Scientists have scanned the entire DNA of an unborn child from the mother's blood sample for the first time to safely check for genetic disorders. The new technique, developed by Dr Dennis Lo from the Chinese University of Hong Kong, was tested in a couple being screened for an inherited blood disease called beta-thalassemia, a form of anaemia.
The complex procedure involved sequencing almost four billion DNA molecules from the pregnant mother's blood sample and separating the fetal DNA strands buried deep within it. They were then able to piece together a genome-wide genetic map of the fetus by using the genetic maps of both the parents, which highlighted places where the inherited DNA differed in the fetus.
Finally, the completed fetal genetic map was scanned for genetic disorders and researchers found that the baby had inherited the beta-thalassemia mutation from the father, and was therefore a carrier of the disease. 'Our study suggests the feasibility of using genome-wide scanning to diagnose fetal genetic disorders pre-natally in a non-invasive way', the researchers said.
At the moment, prenatal testing of genetic diseases relies on invasive methods, which require taking a tissue sample from the placenta (CVS) or removing amniotic fluid from the womb (amniocentesis) with an injection. These techniques involve a one percent risk of triggering a miscarriage or infection and are therefore only carried out in cases where the probability of disease is high.
In 1997, it was discovered that some of the fetus' DNA circulates in the mother's blood stream. The researchers of this new study observed that 'uncovering the fetal genome amongst floating DNA is technologically akin to finding a needle in a haystack', because the DNA of the baby makes up only ten percent of the total genetic mixture of the blood.
This study raises the possibility that non-invasive fetal genetic testing may eventually be possible. However, more development and testing of this novel technique will be needed before it could replace existing clinical methods. The new approach also raises a number of ethical, legal and social issues that require active discussion among clinicians, scientists, ethicists and the community.
Dr Christine Patch, Consultant Genetic Counsellor at Guy's Hospital in London, said: 'While this is a potentially interesting approach that may have benefit for some families with serious genetic disorders who are making difficult choices when having children, there are many concerns'.
'Before such a test could be offered in the clinic, a much larger study is required to determine the robustness of the technique, and numerous logistical, economic and ethical issues need to be addressed including how to deal with unexpected or incidental findings', added Dr Caroline Wright, Head of Science at the Public Health Genomics Foundation.

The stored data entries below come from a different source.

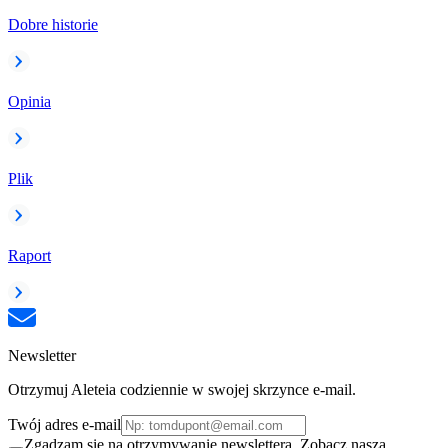
Dobre historie
Opinia
Plik
Raport
Newsletter
Otrzymuj Aleteia codziennie w swojej skrzynce e-mail.
Twój adres e-mail
Zgadzam się na otrzymywanie newslettera. Zobacz naszą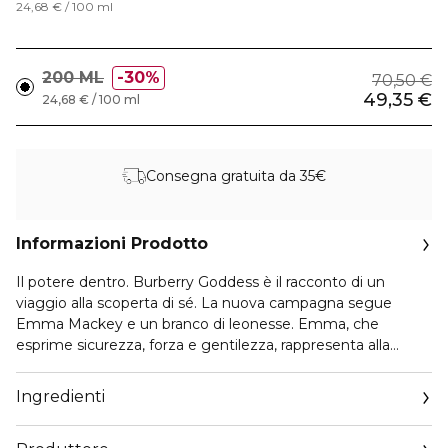
24,68 € / 100 ml
200 ML
30%
70,50 €
49,35 €
24,68 € / 100 ml
Consegna gratuita da 35€
Informazioni Prodotto
Il potere dentro. Burberry Goddess è il racconto di un
viaggio alla scoperta di sé. La nuova campagna segue
Emma Mackey e un branco di leonesse. Emma, che
esprime sicurezza, forza e gentilezza, rappresenta alla
perfezione lo spirito di Burberry Goddess Eau de Parfum.
Ingredienti
Burberry Goddess Body Lotion è infusa della fragranza
gourmand aromatica unica Burberry Goddess Eau de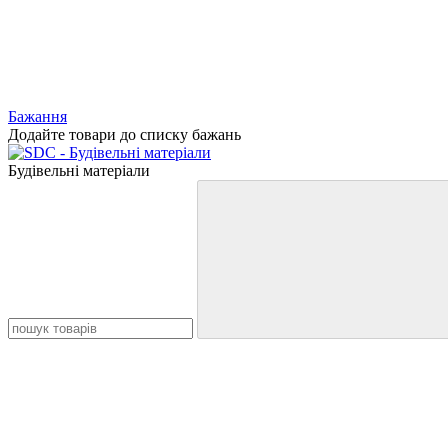
Бажання
Додайте товари до списку бажань
Будівельні матеріали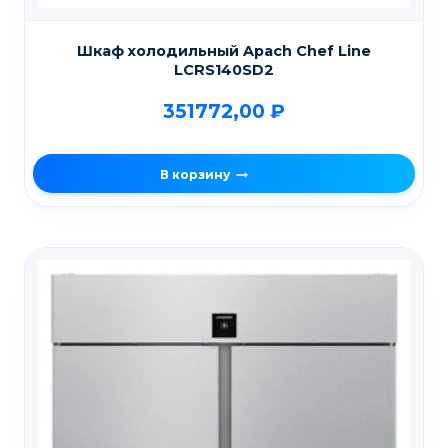
Шкаф холодильный Apach Chef Line
LCRS140SD2
351772,00
₽
В корзину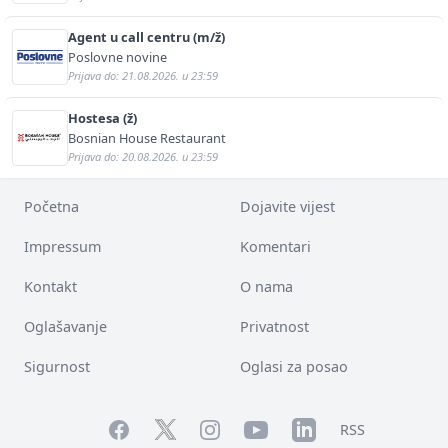
Agent u call centru (m/ž)
Poslovne novine
Prijava do: 21.08.2026. u 23:59
Hostesa (ž)
Bosnian House Restaurant
Prijava do: 20.08.2026. u 23:59
Početna
Dojavite vijest
Impressum
Komentari
Kontakt
O nama
Oglašavanje
Privatnost
Sigurnost
Oglasi za posao
Facebook
YouTube
LinkedIn
Twitter
Instagram
RSS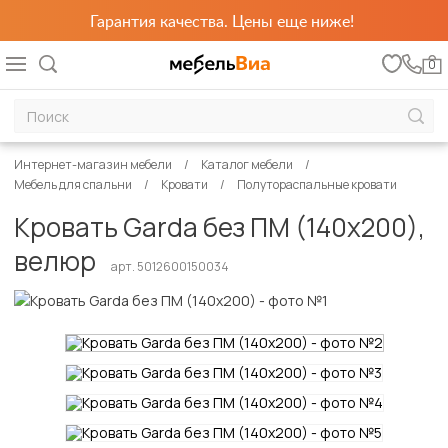
Гарантия качества. Цены еще ниже!
0
Интернет-магазин мебели
Каталог мебели
Мебель для спальни
Кровати
Полутораспальные кровати
Кровать Garda без ПМ (140х200),
велюр
арт. 5012600150034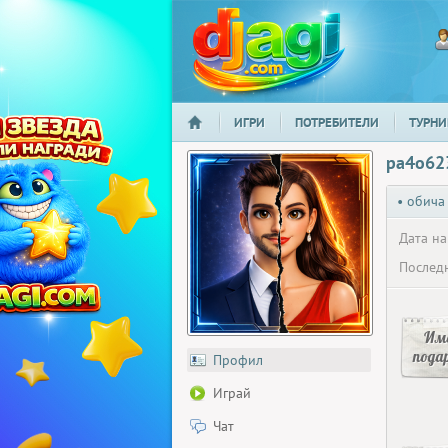
ИГРИ
ПОТРЕБИТЕЛИ
ТУРНИ
НАЧАЛО
djagi.com
pa4o62
• обича
Дата на
Последн
Има
пода
Профил
Играй
Чат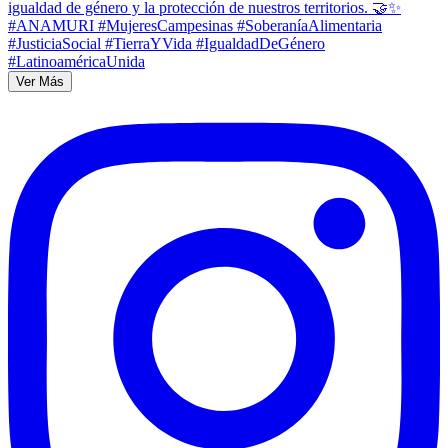
Ver Más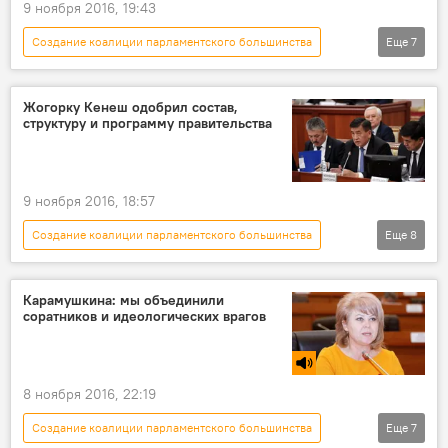
9 ноября 2016, 19:43
Создание коалиции парламентского большинства
Еще
7
Мультимедиа
Политика
Новости
Кыргызстан
Инфографика
Жогорку Кенеш одобрил состав,
структуру и программу правительства
Сооронбай Жээнбеков
кабмин
9 ноября 2016, 18:57
Создание коалиции парламентского большинства
Еще
8
Политика
Новости
Кыргызстан
Aлерт
Жогорку Кенеш
Карамушкина: мы объединили
соратников и идеологических врагов
правительство
программа
министр
8 ноября 2016, 22:19
Создание коалиции парламентского большинства
Еще
7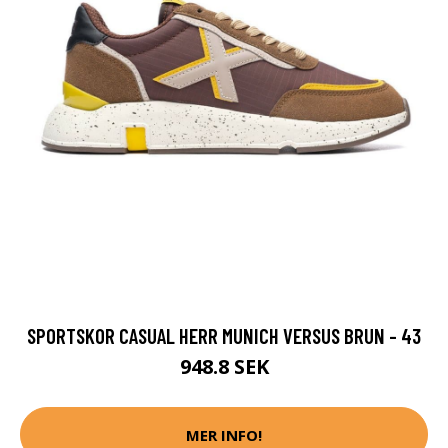
SPORTSKOR CASUAL HERR MUNICH VERSUS BRUN - 43
948.8 SEK
MER INFO!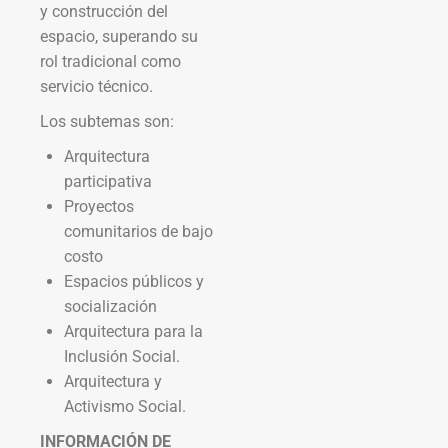
y construcción del
espacio, superando su
rol tradicional como
servicio técnico.
Los subtemas son:
Arquitectura
participativa
Proyectos
comunitarios de bajo
costo
Espacios públicos y
socialización
Arquitectura para la
Inclusión Social.
Arquitectura y
Activismo Social.
INFORMACIÓN DE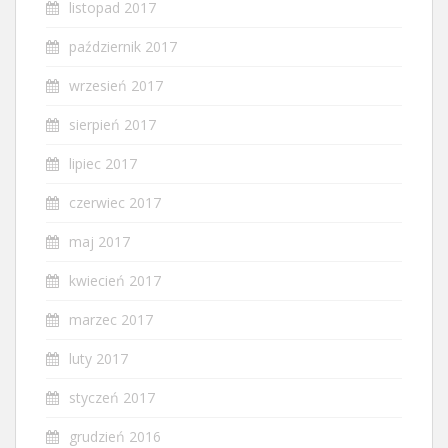
listopad 2017
październik 2017
wrzesień 2017
sierpień 2017
lipiec 2017
czerwiec 2017
maj 2017
kwiecień 2017
marzec 2017
luty 2017
styczeń 2017
grudzień 2016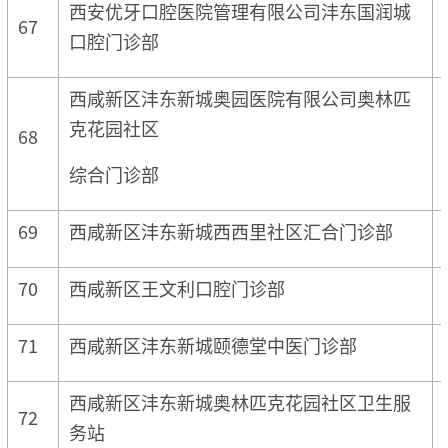
西安优牙口腔医院管理有限公司沣东国润城
67
口腔门诊部
西咸新区沣东新城奥园医院有限公司奥林匹
克花园社区
68
综合门诊部
69
西咸新区沣东新城西西里社区汇合门诊部
70
西咸新区王文利口腔门诊部
71
西咸新区沣东新城颐德堂中医门诊部
西咸新区沣东新城奥林匹克花园社区卫生服
72
务站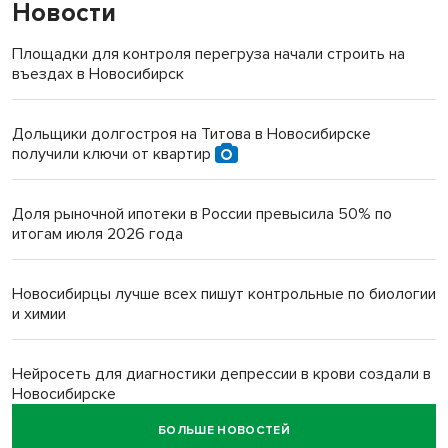
Новости
Площадки для контроля перегруза начали строить на
въездах в Новосибирск
Дольщики долгостроя на Титова в Новосибирске
получили ключи от квартир
Доля рыночной ипотеки в России превысила 50% по
итогам июля 2026 года
Новосибирцы лучше всех пишут контрольные по биологии
и химии
Нейросеть для диагностики депрессии в крови создали в
Новосибирске
БОЛЬШЕ НОВОСТЕЙ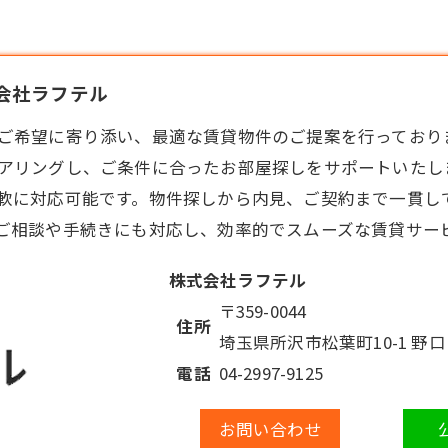
式会社ラフテル
ご希望に寄り添い、最適な
賃貸
物件のご提案を行っており
アリングし、ご条件に合ったお部屋探しをサポートいたし
軟に対応可能です。物件探しから内見、ご契約まで一貫し
ご相談や手続きにも対応し、効率的でスムーズな賃貸サー
株式会社ラフテル
〒359-0044
住所
埼玉県所沢市松葉町10-1 野
電話
04-2997-9125
お問い合わせ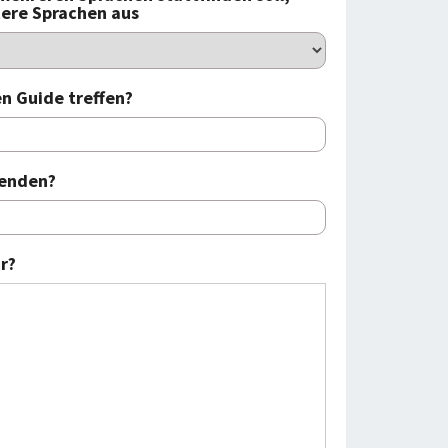
tere Sprachen aus
n Guide treffen?
 enden?
r?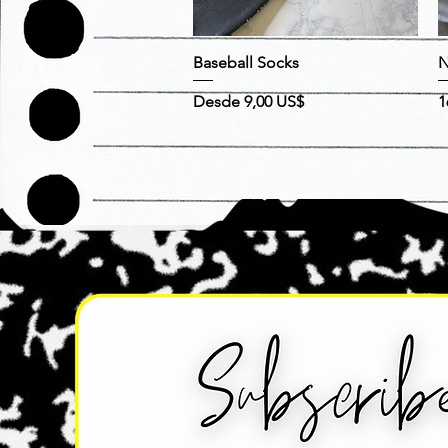
Vista rápida
Baseball Socks
N
Precio
Precio de oferta
P
Desde
9,00 US$
1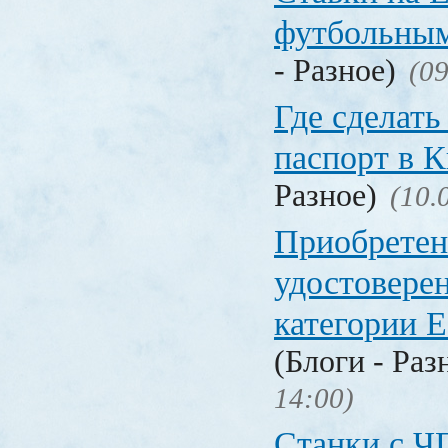
футбольны
- Разное)
(09
Где сделать
паспорт в
Разное)
(10.
Приобретен
удостовере
категории Е
(Блоги - Раз
14:00)
Станки с Ч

'Tests like this may produce clinically useful information, but they may also be a cause of unnecessary worry and anxiety; or they may offer false reassurance in a pregnancy that has serious non-genetic abnormalities that will not be picked up by the test', explained Dr Patch. 'We do not randomly test pregnancies for a long list of other conditions that may only manifest in adult life on the basis that individuals may not want to know that information when they are older'.
The study was funded by the Hong Kong Research Grants Council, Sequenom Incorporated from the US, the Chinese University of Hong Kong, and the Government of the Hong Kong Special Administrative Region, China. The research was published in the journal Science Translational Medicine.